──────── Extracted material ────────
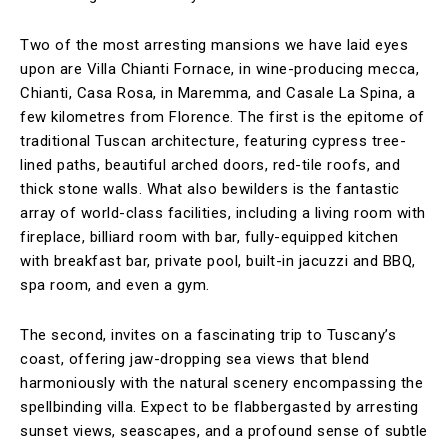
Two of the most arresting mansions we have laid eyes
upon are Villa Chianti Fornace, in wine-producing mecca,
Chianti, Casa Rosa, in Maremma, and Casale La Spina, a
few kilometres from Florence. The first is the epitome of
traditional Tuscan architecture, featuring cypress tree-
lined paths, beautiful arched doors, red-tile roofs, and
thick stone walls. What also bewilders is the fantastic
array of world-class facilities, including a living room with
fireplace, billiard room with bar, fully-equipped kitchen
with breakfast bar, private pool, built-in jacuzzi and BBQ,
spa room, and even a gym.
The second, invites on a fascinating trip to Tuscany’s
coast, offering jaw-dropping sea views that blend
harmoniously with the natural scenery encompassing the
spellbinding villa. Expect to be flabbergasted by arresting
sunset views, seascapes, and a profound sense of subtle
────────
What is needed: Reply with the lines from the one that contains "with breakfast bar, private" through the last line of the material above, copied exactly and nothing else.

Reply to the task:
with breakfast bar, private pool, built-in jacuzzi and BBQ,
spa room, and even a gym.
The second, invites on a fascinating trip to Tuscany’s
coast, offering jaw-dropping sea views that blend
harmoniously with the natural scenery encompassing the
spellbinding villa. Expect to be flabbergasted by arresting
sunset views, seascapes, and a profound sense of subtle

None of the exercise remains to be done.